There are quality tests like dieharder and TestU01 which will consume many megabytes of data to identify any weakness in a generator; however, these can also identify weaknesses in real RNGs, so they could give a strong false positive.
To consume only a 100 integers you would really need to have a list of generators in mind. For example, to detect LCG used inappropriately, you simply test to see if the bottom three bits cycle through a repeating pattern of 8 values -- but this is by far the easiest case.
If you had a sequence 625 or more 32-bit integers, you could detect with high confidence whether it was from consecutive calls to Mersenne Twister. That is because it leaks state information in the output values.
For an example of how it is done, see this blog entry.
Similar results are in theory possible when you don't have ideal data such as full 32-bit integers, but you would need a longer sequence and the maths gets harder.
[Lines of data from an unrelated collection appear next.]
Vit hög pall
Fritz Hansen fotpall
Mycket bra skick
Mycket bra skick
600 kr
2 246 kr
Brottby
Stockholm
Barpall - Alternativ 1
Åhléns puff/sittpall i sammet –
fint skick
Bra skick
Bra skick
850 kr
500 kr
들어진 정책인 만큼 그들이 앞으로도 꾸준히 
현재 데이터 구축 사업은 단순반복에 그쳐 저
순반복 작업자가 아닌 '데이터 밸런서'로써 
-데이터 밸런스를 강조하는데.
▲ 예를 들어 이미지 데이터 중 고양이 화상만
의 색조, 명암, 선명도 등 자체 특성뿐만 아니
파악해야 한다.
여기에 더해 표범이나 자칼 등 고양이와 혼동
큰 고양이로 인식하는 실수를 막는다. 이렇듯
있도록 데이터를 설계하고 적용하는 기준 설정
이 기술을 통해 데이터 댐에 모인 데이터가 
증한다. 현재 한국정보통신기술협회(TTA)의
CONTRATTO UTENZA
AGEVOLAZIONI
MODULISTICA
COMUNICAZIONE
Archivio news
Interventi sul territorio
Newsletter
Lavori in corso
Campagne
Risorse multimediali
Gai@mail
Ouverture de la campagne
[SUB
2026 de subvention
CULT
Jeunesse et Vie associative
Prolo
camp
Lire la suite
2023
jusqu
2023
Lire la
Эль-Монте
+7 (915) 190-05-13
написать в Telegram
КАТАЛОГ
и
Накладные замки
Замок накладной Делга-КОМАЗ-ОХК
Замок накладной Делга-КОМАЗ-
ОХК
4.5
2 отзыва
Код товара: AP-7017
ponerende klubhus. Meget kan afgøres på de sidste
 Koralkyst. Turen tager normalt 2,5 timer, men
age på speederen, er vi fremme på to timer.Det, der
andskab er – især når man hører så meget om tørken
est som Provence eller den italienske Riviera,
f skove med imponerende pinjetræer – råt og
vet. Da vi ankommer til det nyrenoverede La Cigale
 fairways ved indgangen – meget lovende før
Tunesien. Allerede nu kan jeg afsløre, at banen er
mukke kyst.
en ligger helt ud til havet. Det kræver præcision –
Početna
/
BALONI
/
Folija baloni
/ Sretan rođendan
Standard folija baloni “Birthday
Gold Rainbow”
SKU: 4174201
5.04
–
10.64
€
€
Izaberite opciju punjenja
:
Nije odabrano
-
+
You would also need to know - or perhaps guess by trying obvious options - how the numbers were being reduced from the larger range to the smaller one.
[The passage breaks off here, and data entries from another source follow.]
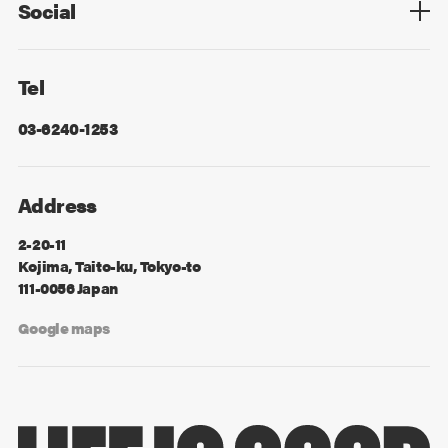
Social
Facebook
X
Tel
03-6240-1253
Address
2-20-11
Kojima, Taito-ku, Tokyo-to
111-0056 Japan
Google maps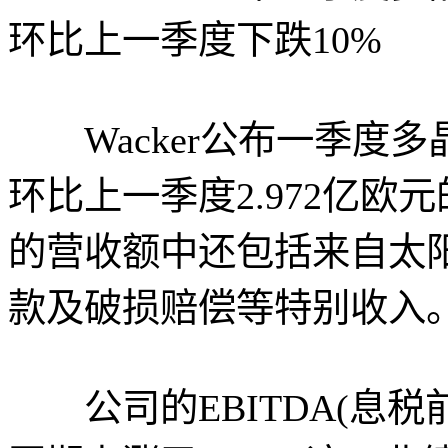
环比上一季度下跌10%
Wacker公布一季度多晶
环比上一季度2.972亿欧
的营收额中还包括来自太阳
款及破损赔偿等特别收入
公司的EBITDA(息税前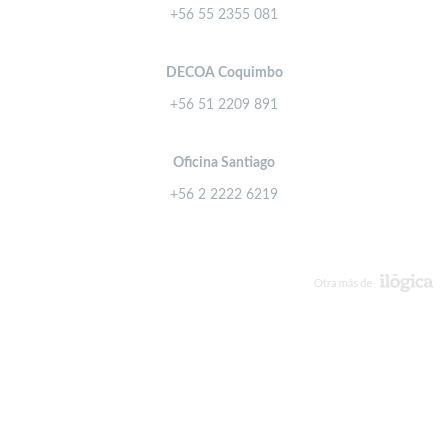
+56 55 2355 081
DECOA Coquimbo
+56 51 2209 891
Oficina Santiago
+56 2 2222 6219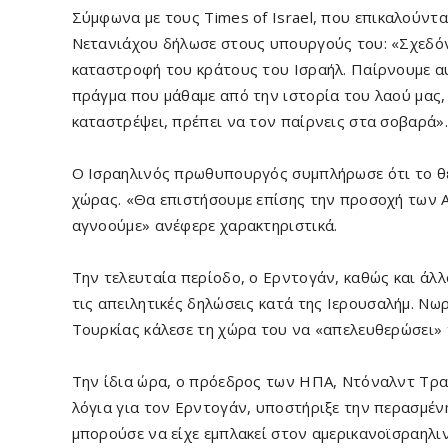
Σύμφωνα με τους Times of Israel, που επικαλούντ
Νετανιάχου δήλωσε στους υπουργούς του: «Σχεδόν
καταστροφή του κράτους του Ισραήλ. Παίρνουμε αυ
πράγμα που μάθαμε από την ιστορία του λαού μας, 
καταστρέψει, πρέπει να τον παίρνεις στα σοβαρά».
Ο Ισραηλινός πρωθυπουργός συμπλήρωσε ότι το θέ
χώρας. «Θα επιστήσουμε επίσης την προσοχή των Α
αγνοούμε» ανέφερε χαρακτηριστικά.
Την τελευταία περίοδο, ο Ερντογάν, καθώς και άλλ
τις απειλητικές δηλώσεις κατά της Ιερουσαλήμ. Ν
Τουρκίας κάλεσε τη χώρα του να «απελευθερώσει» 
Την ίδια ώρα, ο πρόεδρος των ΗΠΑ, Ντόναλντ Τραμ
λόγια για τον Ερντογάν, υποστήριξε την περασμέ
μπορούσε να είχε εμπλακεί στον αμερικανοϊσραηλι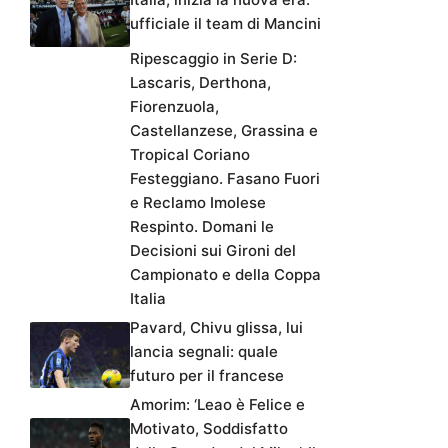
ufficiale il team di Mancini
Ripescaggio in Serie D:
Lascaris, Derthona,
Fiorenzuola,
Castellanzese, Grassina e
Tropical Coriano
Festeggiano. Fasano Fuori
e Reclamo Imolese
Respinto. Domani le
Decisioni sui Gironi del
Campionato e della Coppa
Italia
Pavard, Chivu glissa, lui
lancia segnali: quale
futuro per il francese
Amorim: ‘Leao è Felice e
Motivato, Soddisfatto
Similar results are possible from other PRNGs, but generally only the non-cryptographic ones.
In principle you could identify specific PRNG sequences with very high confidence, but even simple barriers such as missing numbers from the strict sequence can make it a lot harder. There will also be many PRNGs that you will not be able to reliably detect, and typically you will either have close to 100% confidence of a match (to a hackable PRNG) or 0% confidence of any match.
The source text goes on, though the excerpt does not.